On December 21, 1961, our first baby was born, lived a minute, and died. She was full term and was designated anencephalic. The death certificate would simply state that Baby Greenberg was “incompatible with life.”
Seven months earlier, Clem and I had been in his office. To the north the windows were opened wide to the warm May night. To the east was the Triborough Bridge, to the northwest the shimmering necklace of the George Washington Bridge near enough to touch, and just beyond beckoned the fantasy lights of Palisades Amusement Park in New Jersey. Clem reading at his desk; I seated on the narrow yellow armchair that had been my grandmother's.
I got his attention and in a small voice told him the news, unsure of his response. I was sure. This was the perfect thing, the perfect time, but
for Clem? Well, that might be something else. He was still for a moment, then, “Do you want to have it?” A blow to the gut. Oh, I knew his resistance to having another child at this stage of his life, resistance that was exacerbated by his guilt for having failed Danny as a father. He was also concerned that I wanted a baby only to fill up my life. On that score he was right. Maybe it was a lousy reason. Maybe I didn't deserve to have a child, but still . . . I couldn't speak.
When Clem went to get another drink, I moved to the window behind his desk chair. With those few words, he had defined the baby as mine, not ours—my sole responsibility. Dire scenarios: The baby would be an unwanted appendage, I would pay for my willfulness . . . Tears wet on my face, I listened to the screams from the Cyclone roller coaster across the river. But he and I both knew my answer to his question was yes.
He had taken a blow to the gut, too. He knew he didn't have a choice, but he wanted me to understand that I did. That sank in and I was able to thaw the chill of those words over the next months, months that turned out to be so happy for both of us. Clem attached himself to me, my belly, and the baby. A new closeness. This was the way it was supposed to be; for once, our life was the way it was in the movies. People told me how beautiful I was, and for the first time I believed it.
With the help of Jennifer Gordon I made a maternity dress, black and quasi-chic. My first encounter with a sewing machine since a disastrous two-month home ec course in seventh grade. Now I had actually made something that I could wear. My mother sent down the old white wicker bassinette that my brother and I had slept and cried in as babies. It was like a boat on large wooden wheels. I sewed a cover for the old mattress and wove white satin ribbons through the wicker so that the baby wouldn't get its fingers stuck. I folded up Clem's card table and easel and put away his paints, which in our first year at Central Park West he had never used. I bought a daybed and a changing table and knitted until my fingers had calluses. Along with the brightest paintings we had, I hung a seven-foot striped Morris Louis where it would be the first thing baby would see. More radiant than any rainbow, it matched my new scenario of our future. We would be a real family.

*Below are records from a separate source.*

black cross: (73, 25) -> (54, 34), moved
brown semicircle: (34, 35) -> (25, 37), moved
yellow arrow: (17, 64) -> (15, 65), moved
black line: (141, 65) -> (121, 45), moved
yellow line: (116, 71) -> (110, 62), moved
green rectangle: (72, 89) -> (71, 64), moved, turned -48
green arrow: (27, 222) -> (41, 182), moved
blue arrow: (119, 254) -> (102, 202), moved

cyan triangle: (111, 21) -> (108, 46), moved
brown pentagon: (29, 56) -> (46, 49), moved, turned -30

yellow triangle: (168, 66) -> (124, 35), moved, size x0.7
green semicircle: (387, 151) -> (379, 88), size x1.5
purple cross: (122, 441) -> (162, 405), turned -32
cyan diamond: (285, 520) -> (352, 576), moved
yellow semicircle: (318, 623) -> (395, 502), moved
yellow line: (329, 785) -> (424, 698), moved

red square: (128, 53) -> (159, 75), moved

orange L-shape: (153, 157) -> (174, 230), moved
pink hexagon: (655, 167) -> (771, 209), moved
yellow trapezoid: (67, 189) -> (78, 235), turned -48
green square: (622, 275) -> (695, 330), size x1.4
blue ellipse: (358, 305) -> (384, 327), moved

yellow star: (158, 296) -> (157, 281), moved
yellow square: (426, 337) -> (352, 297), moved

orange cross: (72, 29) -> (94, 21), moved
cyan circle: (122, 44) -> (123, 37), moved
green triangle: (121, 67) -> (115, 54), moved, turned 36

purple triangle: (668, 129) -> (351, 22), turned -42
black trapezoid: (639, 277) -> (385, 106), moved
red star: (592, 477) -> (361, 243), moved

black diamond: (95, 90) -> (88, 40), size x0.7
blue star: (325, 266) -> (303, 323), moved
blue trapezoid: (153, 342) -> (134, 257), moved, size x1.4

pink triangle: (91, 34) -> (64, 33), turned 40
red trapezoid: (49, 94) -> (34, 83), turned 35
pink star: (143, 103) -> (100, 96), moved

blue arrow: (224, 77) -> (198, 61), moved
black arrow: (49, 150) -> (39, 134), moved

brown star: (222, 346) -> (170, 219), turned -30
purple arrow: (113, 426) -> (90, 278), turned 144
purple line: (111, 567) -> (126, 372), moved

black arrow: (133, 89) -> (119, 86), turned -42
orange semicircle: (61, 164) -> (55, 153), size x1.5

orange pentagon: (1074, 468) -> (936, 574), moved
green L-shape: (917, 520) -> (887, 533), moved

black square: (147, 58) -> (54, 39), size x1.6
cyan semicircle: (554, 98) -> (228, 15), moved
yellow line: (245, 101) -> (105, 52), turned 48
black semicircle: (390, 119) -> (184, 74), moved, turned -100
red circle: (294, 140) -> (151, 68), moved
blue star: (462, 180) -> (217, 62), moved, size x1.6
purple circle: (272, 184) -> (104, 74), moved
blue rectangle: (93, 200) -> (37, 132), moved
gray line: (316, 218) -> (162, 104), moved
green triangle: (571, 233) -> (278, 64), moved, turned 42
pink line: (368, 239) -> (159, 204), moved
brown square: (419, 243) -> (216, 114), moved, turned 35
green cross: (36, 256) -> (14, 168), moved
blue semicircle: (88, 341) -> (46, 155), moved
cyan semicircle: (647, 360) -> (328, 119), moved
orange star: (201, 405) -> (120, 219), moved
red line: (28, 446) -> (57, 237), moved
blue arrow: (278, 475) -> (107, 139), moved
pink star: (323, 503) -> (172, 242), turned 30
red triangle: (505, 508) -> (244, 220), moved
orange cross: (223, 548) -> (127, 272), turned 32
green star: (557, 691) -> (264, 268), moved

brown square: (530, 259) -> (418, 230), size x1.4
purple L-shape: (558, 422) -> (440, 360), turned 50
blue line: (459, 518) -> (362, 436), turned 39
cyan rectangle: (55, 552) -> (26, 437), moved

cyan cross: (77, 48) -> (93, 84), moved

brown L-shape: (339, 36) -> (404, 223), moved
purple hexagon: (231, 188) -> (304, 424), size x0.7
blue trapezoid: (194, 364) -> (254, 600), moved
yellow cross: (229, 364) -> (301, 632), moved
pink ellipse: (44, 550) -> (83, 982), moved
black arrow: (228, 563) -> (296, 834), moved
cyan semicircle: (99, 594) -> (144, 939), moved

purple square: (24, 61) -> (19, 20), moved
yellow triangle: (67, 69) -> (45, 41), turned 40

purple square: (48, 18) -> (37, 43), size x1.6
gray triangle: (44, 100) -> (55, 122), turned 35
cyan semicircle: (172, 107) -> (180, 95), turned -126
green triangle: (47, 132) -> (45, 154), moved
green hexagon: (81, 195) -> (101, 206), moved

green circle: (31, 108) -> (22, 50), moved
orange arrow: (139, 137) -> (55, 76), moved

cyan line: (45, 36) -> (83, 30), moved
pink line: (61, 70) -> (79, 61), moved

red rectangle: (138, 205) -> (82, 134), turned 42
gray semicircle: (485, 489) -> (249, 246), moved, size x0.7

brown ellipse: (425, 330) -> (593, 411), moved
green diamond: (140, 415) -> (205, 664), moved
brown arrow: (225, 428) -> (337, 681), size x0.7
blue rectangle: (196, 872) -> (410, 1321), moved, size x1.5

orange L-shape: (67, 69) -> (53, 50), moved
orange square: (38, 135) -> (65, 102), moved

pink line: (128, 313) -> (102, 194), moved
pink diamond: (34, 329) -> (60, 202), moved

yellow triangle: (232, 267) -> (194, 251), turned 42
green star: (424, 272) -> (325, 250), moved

At noon a few days before Christmas, Clem and I took a taxi to
Doctors Hospital. The baby had been reluctant to come into the world and labor would be induced. We were scared and happy. An hour later, I was alone on a gurney in a white curtained cubicle with the moans and cries of labor around me. Sedated, I neither moaned nor cried. My doctor bustled in. He leaned into me, his breath on my face, not with kindness or caring but because he thought I did not hear him, was not getting the message. But I did get the message: There would be no baby. I heard him through the sirens in my brain that were so loud my eyes squeezed shut and my heart fisted inside itself.
 
She walks into my hospital room with a heaping bunch of white daisies. She takes charge. Orders a large vase to be brought. Tells me how sorry she is for my loss. Comments favorably on the spacious private room, the view of the East River, and how beautiful the day is: “Unseasonably warm for December,” she says. Do I know her? I do, but I have lost her name. She appraises the other flowers. I see her reading the cards, counting the bouquets as she puts a price tag on each. She singles out an overripe white orchid as being “particularly tasteful.”